Task to complete
Scan the entries below and return each line that contains "sunshine".

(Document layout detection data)
=== Begin Enclosure ===
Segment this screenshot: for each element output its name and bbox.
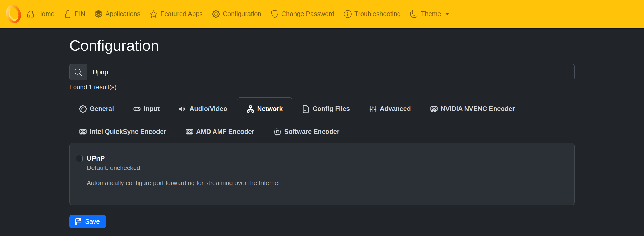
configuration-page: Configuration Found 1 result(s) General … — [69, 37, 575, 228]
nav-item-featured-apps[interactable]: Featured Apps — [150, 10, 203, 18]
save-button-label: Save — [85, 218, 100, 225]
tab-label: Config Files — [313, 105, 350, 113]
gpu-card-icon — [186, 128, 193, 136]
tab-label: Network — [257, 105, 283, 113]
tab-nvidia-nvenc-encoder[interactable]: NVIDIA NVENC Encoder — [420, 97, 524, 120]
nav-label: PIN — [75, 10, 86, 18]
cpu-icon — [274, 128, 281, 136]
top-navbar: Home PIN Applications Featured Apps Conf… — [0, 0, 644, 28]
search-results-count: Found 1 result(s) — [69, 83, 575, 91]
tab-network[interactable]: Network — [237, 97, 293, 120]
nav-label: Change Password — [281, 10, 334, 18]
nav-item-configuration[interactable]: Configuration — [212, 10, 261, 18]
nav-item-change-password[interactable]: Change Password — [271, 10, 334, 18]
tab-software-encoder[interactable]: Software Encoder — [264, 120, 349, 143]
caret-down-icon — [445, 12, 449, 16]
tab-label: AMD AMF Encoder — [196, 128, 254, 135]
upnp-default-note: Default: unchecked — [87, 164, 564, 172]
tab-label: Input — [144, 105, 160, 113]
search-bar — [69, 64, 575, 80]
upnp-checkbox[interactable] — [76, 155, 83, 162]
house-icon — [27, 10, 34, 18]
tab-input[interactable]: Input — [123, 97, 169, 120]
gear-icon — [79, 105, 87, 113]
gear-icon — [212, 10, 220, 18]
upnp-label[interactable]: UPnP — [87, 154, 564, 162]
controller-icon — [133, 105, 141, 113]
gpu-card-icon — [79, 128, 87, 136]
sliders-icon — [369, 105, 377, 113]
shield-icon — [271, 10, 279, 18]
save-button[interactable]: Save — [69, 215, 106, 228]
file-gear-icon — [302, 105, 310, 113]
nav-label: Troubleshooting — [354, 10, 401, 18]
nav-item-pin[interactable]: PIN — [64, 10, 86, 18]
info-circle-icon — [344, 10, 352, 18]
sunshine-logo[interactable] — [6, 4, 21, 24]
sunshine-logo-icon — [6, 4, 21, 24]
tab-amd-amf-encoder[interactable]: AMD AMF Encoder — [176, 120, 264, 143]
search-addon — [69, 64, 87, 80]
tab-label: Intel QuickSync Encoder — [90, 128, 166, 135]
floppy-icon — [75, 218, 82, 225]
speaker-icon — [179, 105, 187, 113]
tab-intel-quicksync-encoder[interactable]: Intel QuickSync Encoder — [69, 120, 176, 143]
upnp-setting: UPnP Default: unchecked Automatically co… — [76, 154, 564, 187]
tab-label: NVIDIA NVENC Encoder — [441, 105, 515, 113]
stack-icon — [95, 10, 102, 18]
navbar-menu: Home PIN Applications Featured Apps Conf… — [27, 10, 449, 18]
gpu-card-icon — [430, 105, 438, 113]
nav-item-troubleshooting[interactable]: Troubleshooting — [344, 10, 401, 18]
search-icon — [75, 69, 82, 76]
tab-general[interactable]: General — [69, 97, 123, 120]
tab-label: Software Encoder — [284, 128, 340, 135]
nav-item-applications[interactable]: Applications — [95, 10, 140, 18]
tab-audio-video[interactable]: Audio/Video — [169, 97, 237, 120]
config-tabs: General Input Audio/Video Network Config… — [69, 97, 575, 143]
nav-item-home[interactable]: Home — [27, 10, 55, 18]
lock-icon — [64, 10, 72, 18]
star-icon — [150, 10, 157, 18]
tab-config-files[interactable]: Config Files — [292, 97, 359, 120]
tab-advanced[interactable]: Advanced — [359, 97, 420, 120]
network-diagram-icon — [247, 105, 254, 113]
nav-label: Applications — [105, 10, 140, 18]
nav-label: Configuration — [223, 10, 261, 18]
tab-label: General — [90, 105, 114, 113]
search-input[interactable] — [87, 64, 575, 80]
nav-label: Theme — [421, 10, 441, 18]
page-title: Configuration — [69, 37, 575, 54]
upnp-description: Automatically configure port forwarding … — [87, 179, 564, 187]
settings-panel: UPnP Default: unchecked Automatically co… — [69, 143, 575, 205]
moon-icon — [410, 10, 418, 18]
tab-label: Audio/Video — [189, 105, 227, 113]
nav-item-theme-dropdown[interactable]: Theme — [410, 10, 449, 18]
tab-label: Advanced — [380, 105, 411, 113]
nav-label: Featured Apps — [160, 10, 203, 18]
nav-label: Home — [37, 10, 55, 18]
=== End Enclosure ===
Exercise response
sunshine-logo[interactable] — [6, 4, 21, 24]
sunshine-logo-icon — [6, 4, 21, 24]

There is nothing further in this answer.